Members of the Marathon County Infrastructure Committee on Thursday said they hope discussion at an upcoming March 5 meeting will clarify what the county can do to ensure that all county residents have access to 911 emergency telephone service.

Committee members said they are alarmed at reports that some county residents, including the elderly, have unreliable landline telephone and spotty cell phone service, making it diffi cult or impossible for them to contact sheriff’s department dispatch with a 911 call for an ambulance.

Committee members said they were unhappy with the present situation, but were not sure what the county could do in the current deregulated telecommunications environment to improve emergency telephone service.

Two committee members, Jeff Johnson, Wausau, and Tom Seubert, town of Day, said, cell phones with boosters could help many people who have poor landline service.

Seubert said some elderly could improve their phone service and save money at the same time by switching to a cell phone.

“The cell phone is half the price of a landline,” he said.

Board vice-chairman Craig McEwen, Rothschild, chairman of the county’s Public Safety Committee, told Infrastructure Committee members that he also had significant concerns regarding people unable to dial 911.

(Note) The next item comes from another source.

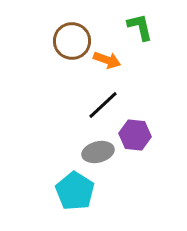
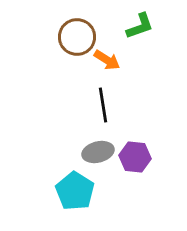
green L-shape: moved 1 px up; rotated 84 degrees clockwise
brown circle: moved 5 px right, 4 px up
orange arrow: rotated 12 degrees clockwise
black line: rotated 56 degrees counterclockwise
purple hexagon: moved 22 px down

“Something has got to be done,” he said.

City County Information Technology Commission director Gerard Klein said there were a handful of areas in Marathon County that continue to have poor cell phone service. These areas include the town of Hamburg, townships northeast of Wausau, towns in the vicinity of the Central Wisconsin Airport and towns east of Stratford that include the Big Eau Pleine Reservoir.

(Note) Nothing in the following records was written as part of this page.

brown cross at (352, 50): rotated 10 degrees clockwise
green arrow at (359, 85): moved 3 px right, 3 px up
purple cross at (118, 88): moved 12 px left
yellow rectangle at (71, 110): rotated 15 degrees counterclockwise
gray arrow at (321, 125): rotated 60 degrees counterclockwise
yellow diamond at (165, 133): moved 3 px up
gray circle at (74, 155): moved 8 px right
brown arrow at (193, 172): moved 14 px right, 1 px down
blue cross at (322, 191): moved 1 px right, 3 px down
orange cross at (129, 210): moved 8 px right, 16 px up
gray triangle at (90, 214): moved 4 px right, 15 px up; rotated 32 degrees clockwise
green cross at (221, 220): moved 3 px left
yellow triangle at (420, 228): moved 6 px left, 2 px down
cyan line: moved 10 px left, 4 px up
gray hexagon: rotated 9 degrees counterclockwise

Klein said both the state and federal government have deregulated the telecommunications industry and no longer have the power to mandate service levels.

“There is no hammer at the FCC or DATCP level,” he said.

Supervisor Johnson said Klein and highway commissioner Jim Griesbach should research how Oneida County has achieved 95 percent broadband coverage.

“They did it at low cost and they leveraged a whole number of grants,” he said.